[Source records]
- - -

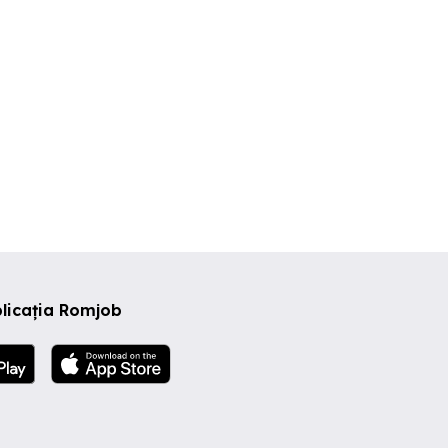
licația Romjob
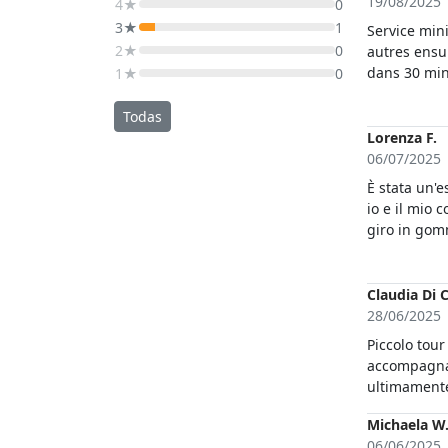
19/08/2025
4★
0
3★
1
Service min
2★
0
autres ensu
dans 30 min
1★
0
tout le long
eux Seul poi
Todas
de houle
Lorenza F.
06/07/2025
È stata un'
io e il mio
giro in gom
degli splend
Claudia Di C
28/06/2025
Piccolo tour
accompagnat
ultimamente
Michaela W
06/06/2025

- - -

## EXERCISE
Output the records above unchanged, minus their pictures.

## SOLUTION TO THIS EXERCISE
licația Romjob
19/08/2025
4★
0
3★
1
Service min
2★
0
autres ensu
dans 30 min
1★
0
tout le long
eux Seul poi
Todas
de houle
Lorenza F.
06/07/2025
È stata un'
io e il mio
giro in gom
degli splend
Claudia Di C
28/06/2025
Piccolo tour
accompagnat
ultimamente
Michaela W
06/06/2025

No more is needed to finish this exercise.